Putin calls the invasion a "special operation" to disarm Ukraine and unseat leaders it calls neo-Nazis. Ukraine and Western allies call this a baseless pretext for a war of choice that has raised fears of wider conflict in Europe.
PSYCHIATRIC HOSPITAL
The governor of the Kharkiv region on the Russian border, said a psychiatric hospital had been hit, and the mayor of the city of Kharkiv said about 50 schools there had been destroyed.
In the southern city of Mariupol, the city council said at least 1,582 civilians had been killed by Russian shelling and a 12-day blockade that has left hundreds of thousands trapped with no food, water, heat or power.
Moscow denies targeting civilians.
Russia's defence ministry said the Black Sea port was surrounded, while Vereshchuk said Russian shelling prevented people from leaving along a humanitarian corridor on Friday.
"The situation is critical," Ukrainian interior ministry adviser Vadym Denysenko said.
Western countries meanwhile took more economic steps to try to force Putin to end his assault.
President Joe Biden, who this week banned U.S. imports of Russian oil, said the G7 industrial powers would revoke Russia's "most favoured nation" trade status. He also banned U.S. imports of Russian seafood, alcohol and diamonds.
European Commission President Ursula von der Leyen said the EU would on Saturday suspend Moscow's privileged trade and economic treatment, crack down on its use of crypto-assets, and ban the import of iron and steel goods from Russia, as well as the export of luxury goods in the other direction.
GEARING UP
Russia's main force had been stalled north of Kyiv, having failed in what Western analysts say was an initial plan for a lightning assault.
But images taken on Friday and released by private U.S. satellite firm Maxar showed Russian forces were continuing to deploy closer to Kyiv and firing artillery toward residential areas, according to the company's analysis.
Multiple homes and buildings were on fire and widespread damage was seen throughout the town of Moschun, northwest of Kyiv, Maxar said. Reuters could not independently verify the images.
Britain's intelligence update said Russian ground forces were still making only limited progress, hampered by logistical problems and Ukrainian resistance.

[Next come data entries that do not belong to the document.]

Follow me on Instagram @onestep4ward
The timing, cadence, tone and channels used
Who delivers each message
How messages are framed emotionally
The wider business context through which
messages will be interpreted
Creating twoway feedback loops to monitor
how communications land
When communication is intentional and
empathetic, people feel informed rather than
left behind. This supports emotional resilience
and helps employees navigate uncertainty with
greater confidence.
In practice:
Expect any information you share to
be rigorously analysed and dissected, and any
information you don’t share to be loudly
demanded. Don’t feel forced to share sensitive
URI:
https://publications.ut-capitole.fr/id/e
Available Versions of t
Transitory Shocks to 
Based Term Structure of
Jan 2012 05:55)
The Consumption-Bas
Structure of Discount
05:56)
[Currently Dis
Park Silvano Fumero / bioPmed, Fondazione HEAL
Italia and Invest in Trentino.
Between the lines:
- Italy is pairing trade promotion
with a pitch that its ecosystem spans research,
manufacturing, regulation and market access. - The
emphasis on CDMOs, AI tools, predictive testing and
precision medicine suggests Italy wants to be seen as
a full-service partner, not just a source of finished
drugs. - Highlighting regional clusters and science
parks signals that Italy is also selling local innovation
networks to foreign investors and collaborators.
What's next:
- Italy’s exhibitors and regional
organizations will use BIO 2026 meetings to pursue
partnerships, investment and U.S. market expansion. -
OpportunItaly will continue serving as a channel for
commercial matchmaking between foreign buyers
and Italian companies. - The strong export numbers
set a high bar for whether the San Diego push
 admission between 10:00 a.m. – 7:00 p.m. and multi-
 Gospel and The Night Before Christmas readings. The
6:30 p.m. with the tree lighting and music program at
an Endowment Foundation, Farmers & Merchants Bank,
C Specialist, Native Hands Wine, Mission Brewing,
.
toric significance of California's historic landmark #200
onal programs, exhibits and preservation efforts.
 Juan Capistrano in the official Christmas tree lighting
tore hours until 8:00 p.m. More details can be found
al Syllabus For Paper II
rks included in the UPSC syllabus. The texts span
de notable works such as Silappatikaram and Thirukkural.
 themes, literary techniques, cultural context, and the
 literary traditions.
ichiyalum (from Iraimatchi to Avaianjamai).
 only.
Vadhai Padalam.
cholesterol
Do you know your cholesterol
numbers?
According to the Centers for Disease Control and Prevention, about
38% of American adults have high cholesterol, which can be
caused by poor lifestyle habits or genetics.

The Ukrainian general staff said Russian forces were regrouping after taking heavy losses. Ukrainian troops had pushed some back to "unfavourable positions" near the Belarus border, it said.
Kyiv's mayor, former heavyweight boxing champion Vitali Klitschko, said the capital had enough essential supplies to last a couple of weeks. Supply lines remained open.
BELARUS
At a meeting with Belarus President Alexander Lukashenko, Putin said there were "certain positive shifts" in talks with Kyiv, but did not elaborate.
Ukraine has raised the prospect of Moscow's ally Belarus entering the war, accusing Russia of staging "false flag" air attacks on Belarus from Ukraine to provide an excuse. The Kremlin did not respond to a request for comment.
Moscow might not have sufficient troops to achieve its goals, said Mathieu Boulegue, an expert at London's Chatham House think tank.
"You can't invade a country on a one-on-one ratio" of troops, Boulegue told Reuters. "Nobody has done it, which means that either something was wrong or they had very wrong assumptions."